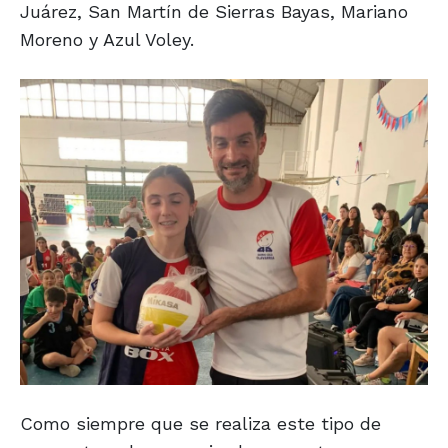
Juárez, San Martín de Sierras Bayas, Mariano
Moreno y Azul Voley.
Como siempre que se realiza este tipo de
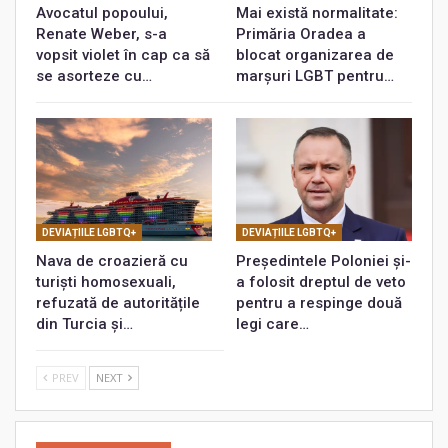
Avocatul popoului,
Mai există normalitate:
Renate Weber, s-a
Primăria Oradea a
vopsit violet în cap ca să
blocat organizarea de
se asorteze cu…
marșuri LGBT pentru…
DEVIAȚIILE LGBTQ+
DEVIAȚIILE LGBTQ+
Nava de croazieră cu
Președintele Poloniei și-
turiști homosexuali,
a folosit dreptul de veto
refuzată de autoritățile
pentru a respinge două
din Turcia și…
legi care…
PREV
NEXT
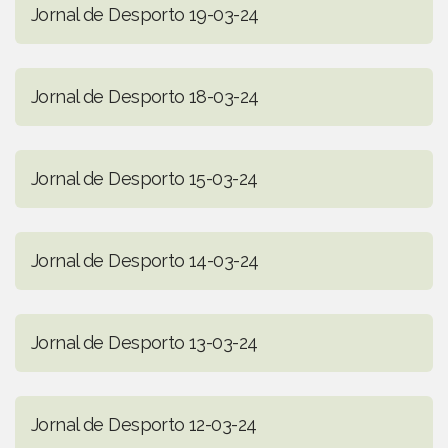
Jornal de Desporto 19-03-24
Jornal de Desporto 18-03-24
Jornal de Desporto 15-03-24
Jornal de Desporto 14-03-24
Jornal de Desporto 13-03-24
Jornal de Desporto 12-03-24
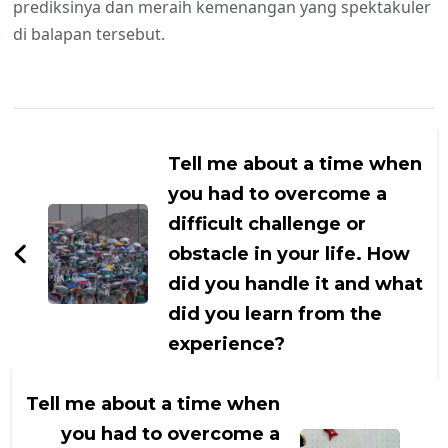
prediksinya dan meraih kemenangan yang spektakuler
di balapan tersebut.
Navigasi
Artikel
Tell me about a time when
you had to overcome a
difficult challenge or
obstacle in your life. How
did you handle it and what
did you learn from the
experience?
Tell me about a time when
you had to overcome a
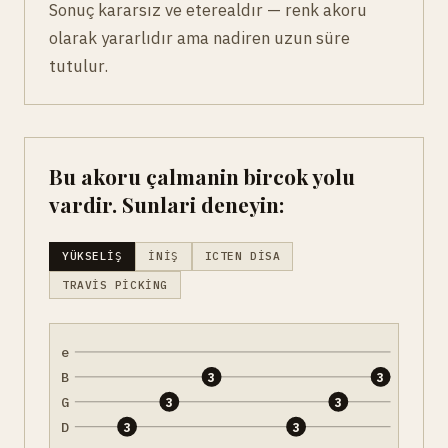
Sonuç kararsız ve eterealdır — renk akoru
olarak yararlıdır ama nadiren uzun süre
tutulur.
Bu akoru çalmanin bircok yolu
vardir. Sunlari deneyin:
YÜKSELIŞ
İNIŞ
ICTEN DISA
TRAVIS PICKING
e
B
3
3
G
3
3
D
3
3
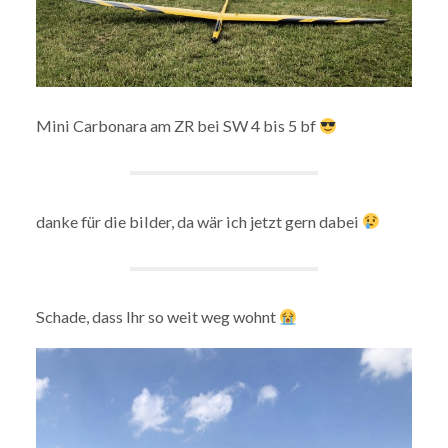
Mini Carbonara am ZR bei SW 4 bis 5 bf
danke für die bilder, da wär ich jetzt gern dabei
Schade, dass Ihr so weit weg wohnt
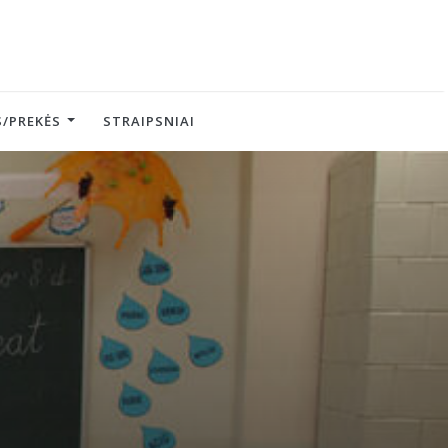
/PREKĖS
STRAIPSNIAI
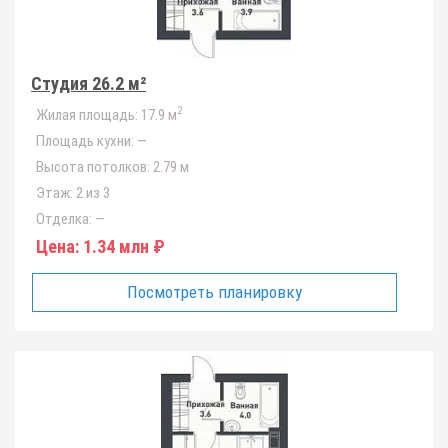
Студия 26.2 м²
2
Жилая площадь:
17.9 м
Площадь кухни:
—
Высота потолков:
2.79 м
Этаж:
2 из 3
Отделка:
—
Цена:
1.34 млн ₽
Посмотреть планировку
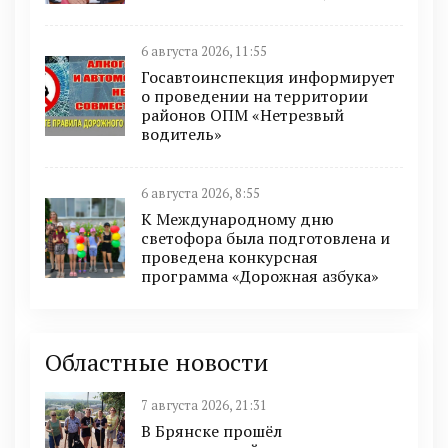
6 августа 2026, 11:55
Госавтоинспекция информирует
о проведении на территории
районов ОПМ «Нетрезвый
водитель»
6 августа 2026, 8:55
К Международному дню
светофора была подготовлена и
проведена конкурсная
программа «Дорожная азбука»
Областные новости
7 августа 2026, 21:31
В Брянске прошёл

----------------

__Directions for this task__.
Your answer should consist of copies of the lines above that include the string "августа".

__Answer section__.
6 августа 2026, 11:55
6 августа 2026, 8:55
7 августа 2026, 21:31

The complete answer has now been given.